**RECORDED DATA:**

- - -

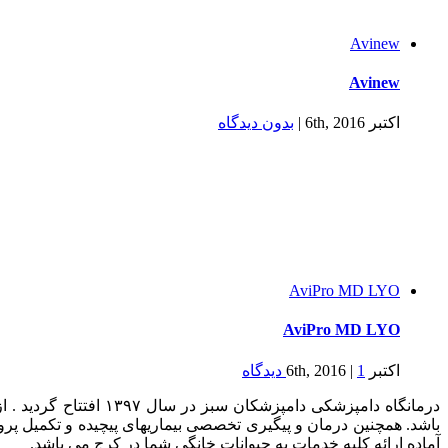
Avinew
Avinew
اکتبر 6th, 2016
|
بدون ديدگاه
AviPro MD LYO
AviPro MD LYO
اکتبر 6th, 2016
1 ديدگاه
|
درمانگاه دامپزشکی د
باشد. همچنین درمان و پیگیری تخصصی بیماریهای پیچیده و تکمیل پر
آماده ارائه کلیه خدمات به حیوانات خانگی شما در کرج می باشد.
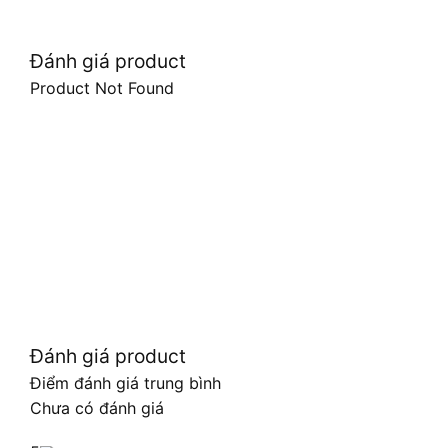
Đánh giá product
Product Not Found
Đánh giá product
Điểm đánh giá trung bình
Chưa có đánh giá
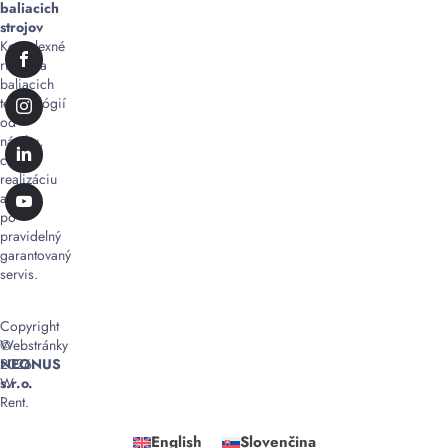
baliacich
strojov
Komplexné
riešenia
baliacich
technológií
od
návrhu,
cez
realizáciu
až
po
pravidelný
garantovaný
servis.
Copyright
©
Webstránky
2026
NEONUS
W
s.r.o.
Rent.
English
Slovenčina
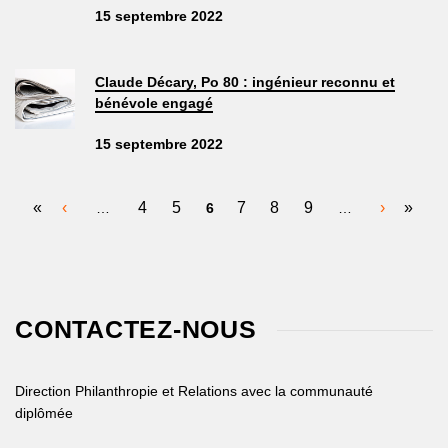
15 septembre 2022
Claude Décary, Po 80 : ingénieur reconnu et
bénévole engagé
15 septembre 2022
PAGES
«
‹
4
5
7
8
9
›
»
…
6
…
CONTACTEZ-NOUS
Direction Philanthropie et Relations avec la communauté
diplômée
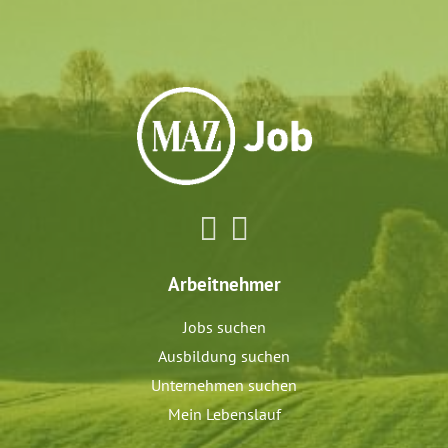
Arbeitnehmer
Jobs suchen
Ausbildung suchen
Unternehmen suchen
Mein Lebenslauf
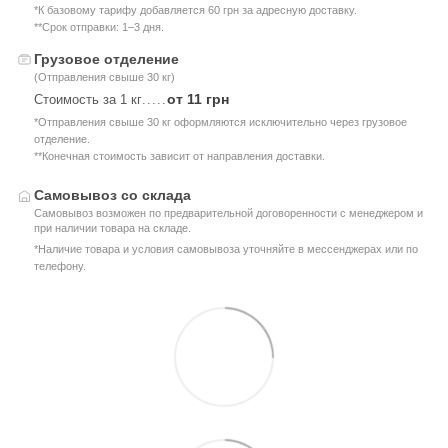
*К базовому тарифу добавляется 60 грн за адресную доставку.
**Срок отправки: 1–3 дня.
Грузовое отделение
(Отправления свыше 30 кг)
от 11 грн
Стоимость за 1 кг
.....
*Отправления свыше 30 кг оформляются исключительно через грузовое
отделение.
**Конечная стоимость зависит от направления доставки.
Самовывоз со склада
Самовывоз возможен по предварительной договоренности с менеджером и
при наличии товара на складе.
*Наличие товара и условия самовывоза уточняйте в мессенджерах или по
телефону.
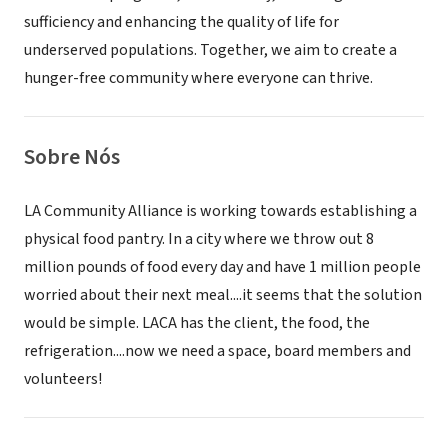
sufficiency and enhancing the quality of life for
underserved populations. Together, we aim to create a
hunger-free community where everyone can thrive.
Sobre Nós
LA Community Alliance is working towards establishing a
physical food pantry. In a city where we throw out 8
million pounds of food every day and have 1 million people
worried about their next meal....it seems that the solution
would be simple. LACA has the client, the food, the
refrigeration....now we need a space, board members and
volunteers!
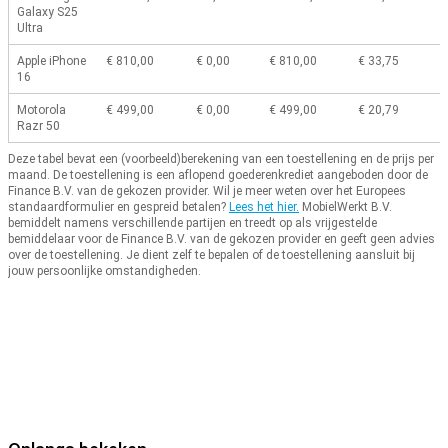
Galaxy S25
Ultra
Apple iPhone
€ 810,00
€ 0,00
€ 810,00
€ 33,75
16
Motorola
€ 499,00
€ 0,00
€ 499,00
€ 20,79
Razr 50
Deze tabel bevat een (voorbeeld)berekening van een toestellening en de prijs per
maand.
De toestellening is een aflopend goederenkrediet aangeboden door de
Finance B.V. van de gekozen provider.
Wil je meer weten over het Europees
standaardformulier en gespreid betalen?
Lees het hier.
MobielWerkt B.V.
bemiddelt namens verschillende partijen en treedt op als vrijgestelde
bemiddelaar voor de Finance B.V. van de gekozen provider en geeft geen advies
over de toestellening.
Je dient zelf te bepalen of de toestellening aansluit bij
jouw persoonlijke omstandigheden.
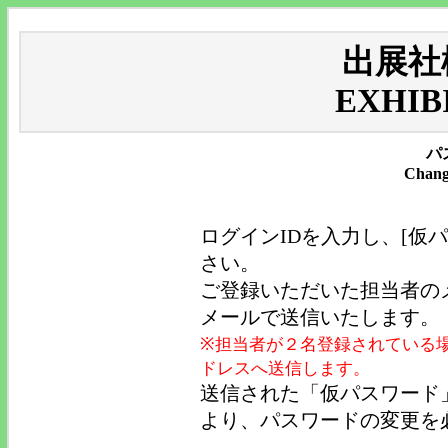
出展社
EXHIB
パ
Chang
ログインIDを入力し、[仮
さい。
ご登録いただいた担当者の
メールで送信いたします。
※担当者が２名登録されている
ドレスへ送信します。
送信された「仮パスワード
より、パスワードの変更を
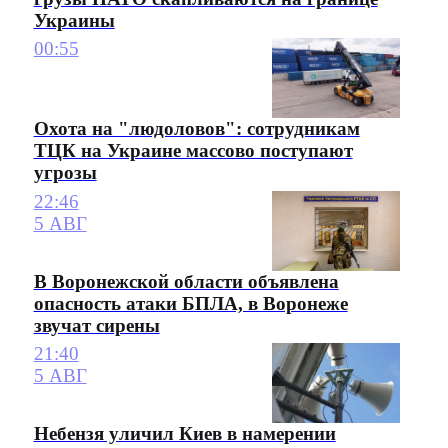
Украины
00:55
Охота на "людоловов": сотрудникам
ТЦК на Украине массово поступают
угрозы
22:46
5 АВГ
В Воронежской области объявлена
опасность атаки БПЛА, в Воронеже
звучат сирены
21:40
5 АВГ
Небензя уличил Киев в намерении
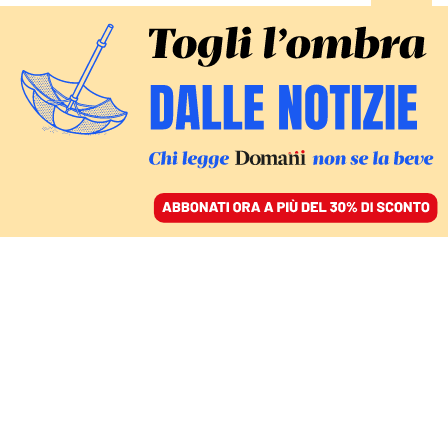
ACCEDI
SFOGLIA IL GIORNALE
/
ABBONATI
IL TYCOON IN GIAPPONE: «SIAMO LA PIÙ GRANDE
ALLEANZA DEL MONDO»
Tokyo s’inchina a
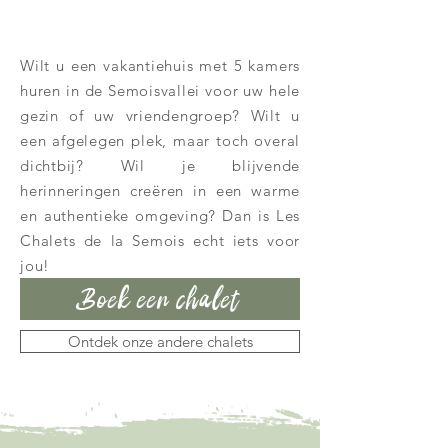
Wilt u een vakantiehuis met 5 kamers
huren in de Semoisvallei voor uw hele
gezin of uw vriendengroep? Wilt u
een afgelegen plek, maar toch overal
dichtbij? Wil je blijvende
herinneringen creëren in een warme
en authentieke omgeving? Dan is Les
Chalets de la Semois echt iets voor
jou!
Boek een chalet
Ontdek onze andere chalets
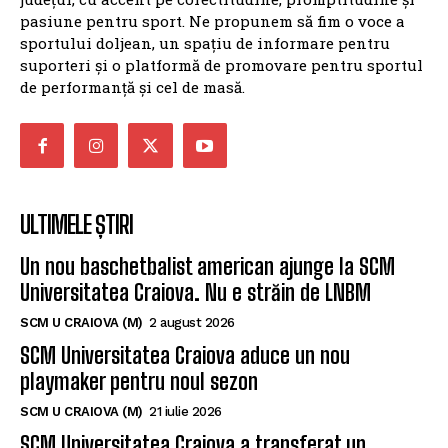
de performanță și cel de masă.
ULTIMELE ȘTIRI
Un nou baschetbalist american ajunge la SCM
Universitatea Craiova. Nu e străin de LNBM
SCM U CRAIOVA (M)
2 august 2026
SCM Universitatea Craiova aduce un nou
playmaker pentru noul sezon
SCM U CRAIOVA (M)
21 iulie 2026
SCM Universitatea Craiova a transferat un
baschetbalist american pentru noul sezon
SCM U CRAIOVA (M)
19 iulie 2026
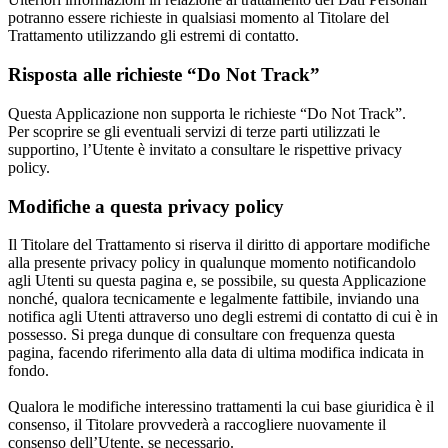
potranno essere richieste in qualsiasi momento al Titolare del
Trattamento utilizzando gli estremi di contatto.
Risposta alle richieste “Do Not Track”
Questa Applicazione non supporta le richieste “Do Not Track”.
Per scoprire se gli eventuali servizi di terze parti utilizzati le
supportino, l’Utente è invitato a consultare le rispettive privacy
policy.
Modifiche a questa privacy policy
Il Titolare del Trattamento si riserva il diritto di apportare modifiche
alla presente privacy policy in qualunque momento notificandolo
agli Utenti su questa pagina e, se possibile, su questa Applicazione
nonché, qualora tecnicamente e legalmente fattibile, inviando una
notifica agli Utenti attraverso uno degli estremi di contatto di cui è in
possesso. Si prega dunque di consultare con frequenza questa
pagina, facendo riferimento alla data di ultima modifica indicata in
fondo.
Qualora le modifiche interessino trattamenti la cui base giuridica è il
consenso, il Titolare provvederà a raccogliere nuovamente il
consenso dell’Utente, se necessario.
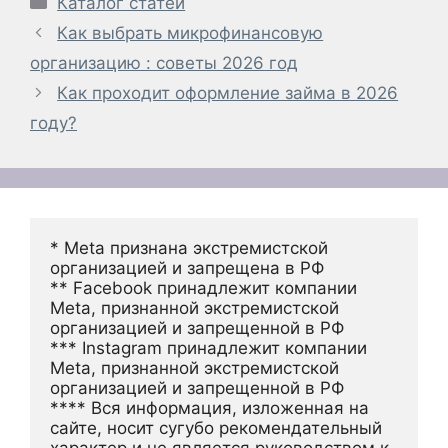
Каталог статей
Как выбрать микрофинансовую
организацию : советы 2026 год
Как проходит оформление займа в 2026
году?
* Meta признана экстремистской 
организацией и запрещена в РФ
** Facebook принадлежит компании 
Meta, признанной экстремистской 
организацией и запрещенной в РФ
*** Instagram принадлежит компании 
Meta, признанной экстремистской 
организацией и запрещенной в РФ 
**** Вся информация, изложенная на 
сайте, носит сугубо рекомендательный 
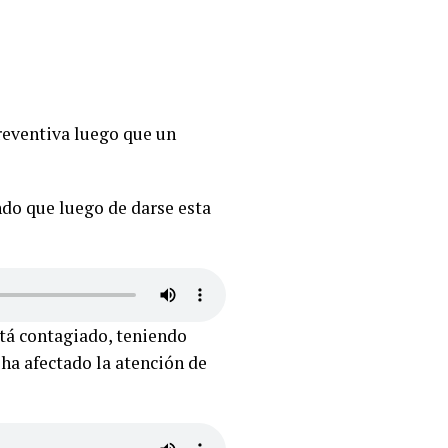
reventiva luego que un
ndo que luego de darse esta
stá contagiado, teniendo
 ha afectado la atención de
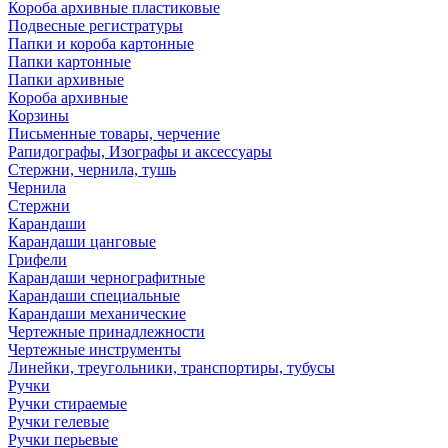
Короба архивные пластиковые
Подвесные регистратуры
Папки и короба картонные
Папки картонные
Папки архивные
Короба архивные
Корзины
Письменные товары, черчение
Рапидографы, Изографы и аксессуары
Стержни, чернила, тушь
Чернила
Стержни
Карандаши
Карандаши цанговые
Грифели
Карандаши чернографитные
Карандаши специальные
Карандаши механические
Чертежные принадлежности
Чертежные инструменты
Линейки, треугольники, транспортиры, тубусы
Ручки
Ручки стираемые
Ручки гелевые
Ручки перьевые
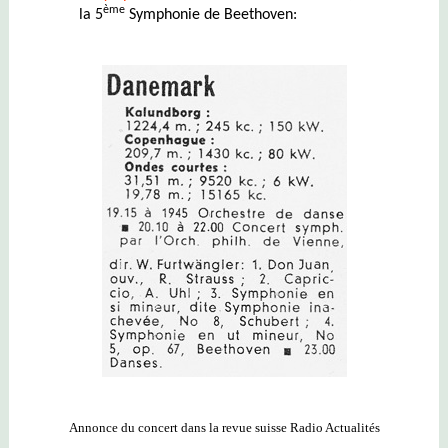
ème
la 5
Symphonie de Beethoven:
Annonce du concert dans la revue suisse Radio Actualités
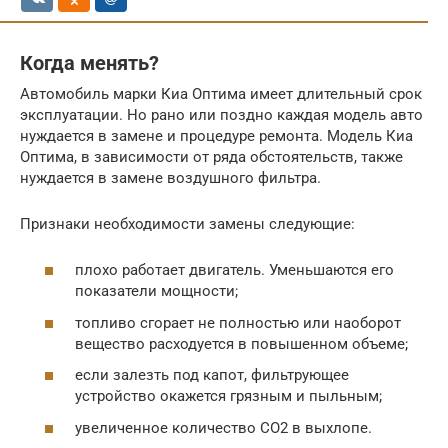
Когда менять?
Автомобиль марки Киа Оптима имеет длительный срок
эксплуатации. Но рано или поздно каждая модель авто
нуждается в замене и процедуре ремонта. Модель Киа
Оптима, в зависимости от ряда обстоятельств, также
нуждается в замене воздушного фильтра.
Признаки необходимости замены следующие:
плохо работает двигатель. Уменьшаются его
показатели мощности;
топливо сгорает не полностью или наоборот
вещество расходуется в повышенном объеме;
если залезть под капот, фильтрующее
устройство окажется грязным и пыльным;
увеличенное количество СО2 в выхлопе.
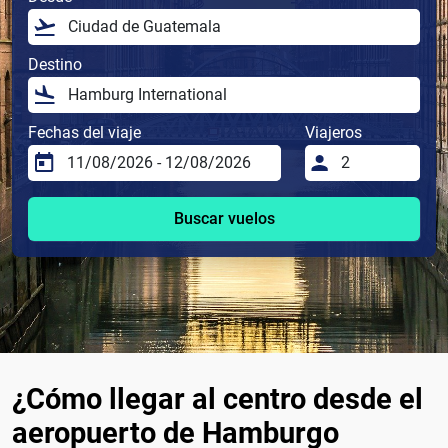
Destino
Fechas del viaje
Viajeros
Buscar vuelos
¿Cómo llegar al centro desde el
aeropuerto de Hamburgo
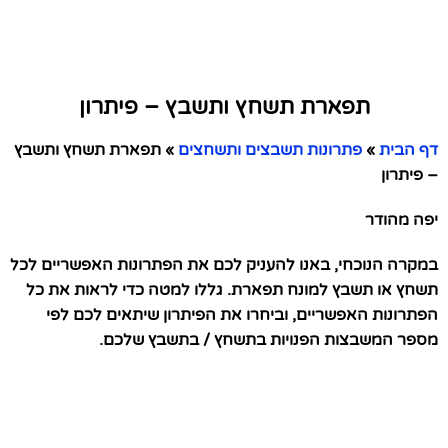
תפארת תשחץ ותשבץ – פיתרון
דף הבית
»
פתרונות תשבצים ותשחצים
»
תפארת תשחץ ותשבץ
– פיתרון
יפה מהודר
במקרה הנוכחי, באנו להעניק לכם את הפתרונות האפשריים לכל
תשחץ או תשבץ למונח תפארת. גללו למטה כדי לראות את כל
הפתרונות האפשריים, וביחרו את הפיתרון שיתאים לכם לפי
מספר המשבצות הפנויות בתשחץ / בתשבץ שלכם.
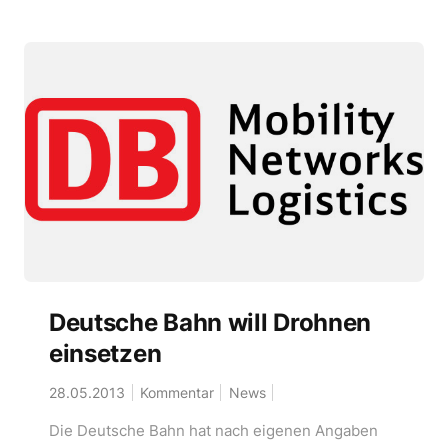
Deutsche Bahn will Drohnen
einsetzen
28.05.2013
Kommentar
News
Die Deutsche Bahn hat nach eigenen Angaben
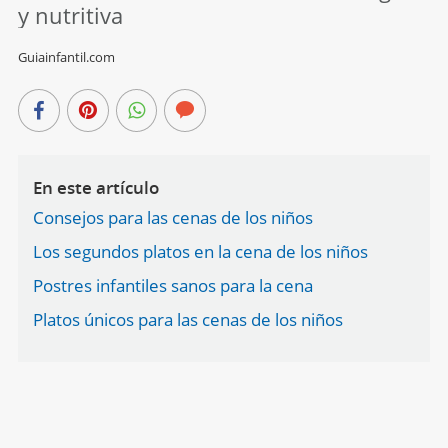
y nutritiva
Guiainfantil.com
En este artículo
Consejos para las cenas de los niños
Los segundos platos en la cena de los niños
Postres infantiles sanos para la cena
Platos únicos para las cenas de los niños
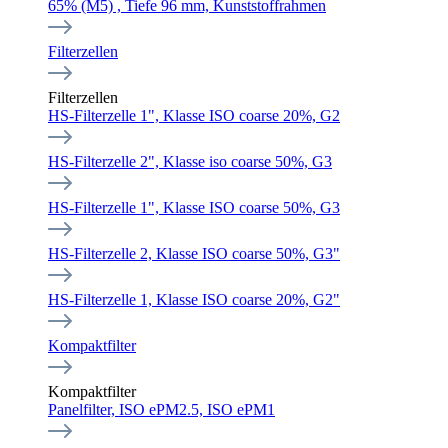
65% (M5) , Tiefe 96 mm, Kunststoffrahmen
Filterzellen
Filterzellen
HS-Filterzelle 1", Klasse ISO coarse 20%, G2
HS-Filterzelle 2", Klasse iso coarse 50%, G3
HS-Filterzelle 1", Klasse ISO coarse 50%, G3
HS-Filterzelle 2, Klasse ISO coarse 50%, G3"
HS-Filterzelle 1, Klasse ISO coarse 20%, G2"
Kompaktfilter
Kompaktfilter
Panelfilter, ISO ePM2.5, ISO ePM1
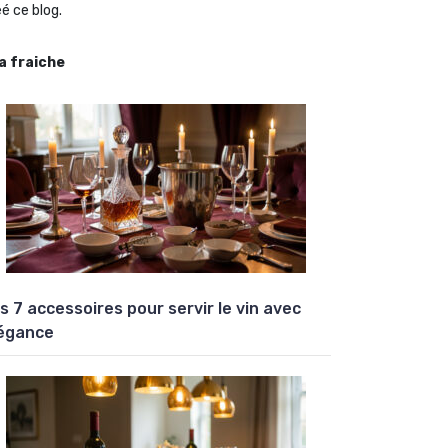
é ce blog.
la fraiche
s 7 accessoires pour servir le vin avec
égance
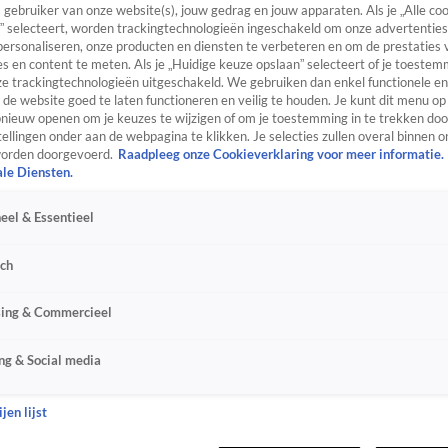
s gebruiker van onze website(s), jouw gedrag en jouw apparaten. Als je „Alle co
” selecteert, worden trackingtechnologieën ingeschakeld om onze advertenties
personaliseren, onze producten en diensten te verbeteren en om de prestaties 
s en content te meten. Als je „Huidige keuze opslaan” selecteert of je toestemm
e trackingtechnologieën uitgeschakeld. We gebruiken dan enkel functionele en
de website goed te laten functioneren en veilig te houden. Je kunt dit menu op
ieuw openen om je keuzes te wijzigen of om je toestemming in te trekken door
ellingen onder aan de webpagina te klikken. Je selecties zullen overal binnen o
orden doorgevoerd.
Raadpleeg onze Cookieverklaring voor meer informatie.
ale Diensten.
eel & Essentieel
sch
sing & Commercieel
ng & Social media
jen lijst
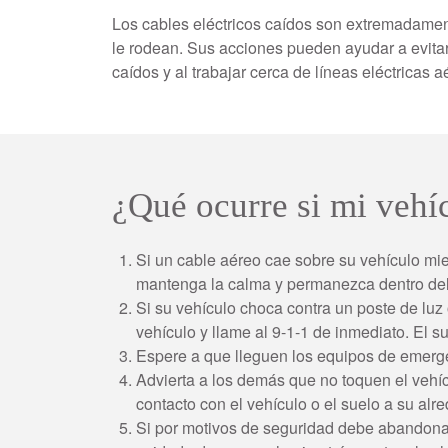
Los cables eléctricos caídos son extremadament
le rodean. Sus acciones pueden ayudar a evitar
caídos y al trabajar cerca de líneas eléctricas 
¿Qué ocurre si mi vehíc
Si un cable aéreo cae sobre su vehículo mie
mantenga la calma y permanezca dentro del
Si su vehículo choca contra un poste de lu
vehículo y llame al 9-1-1 de inmediato. El s
Espere a que lleguen los equipos de emerge
Advierta a los demás que no toquen el vehí
contacto con el vehículo o el suelo a su alr
Si por motivos de seguridad debe abandonar e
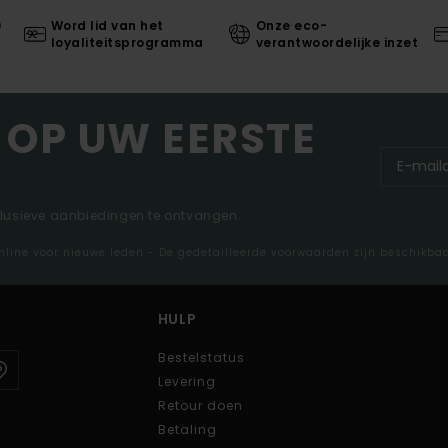
0
Word lid van het
Onze eco-
loyaliteitsprogramma
verantwoordelijke inzet
 OP UW EERSTE
clusieve aanbiedingen te ontvangen.
nline voor nieuwe leden - De gedetailleerde voorwaarden zijn beschikba
HULP
Bestelstatus
Levering
Retour doen
Betaling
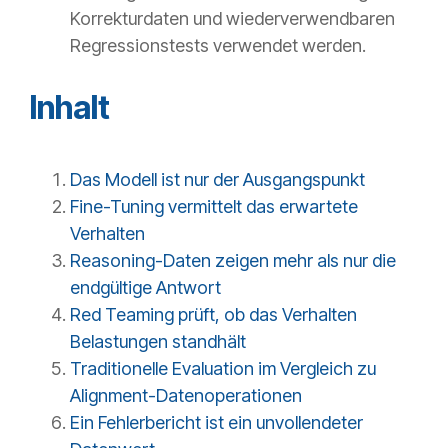
Korrekturdaten und wiederverwendbaren
Regressionstests verwendet werden.
Inhalt
Das Modell ist nur der Ausgangspunkt
Fine-Tuning vermittelt das erwartete
Verhalten
Reasoning-Daten zeigen mehr als nur die
endgültige Antwort
Red Teaming prüft, ob das Verhalten
Belastungen standhält
Traditionelle Evaluation im Vergleich zu
Alignment-Datenoperationen
Ein Fehlerbericht ist ein unvollendeter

- - -

**EXERCISE REQUIREMENTS:**
Search the data above for lines holding "архивные" and copy each of them.

**RESPONSE FOR THIS EXERCISE:**
Короба архивные пластиковые
Папки архивные
Короба архивные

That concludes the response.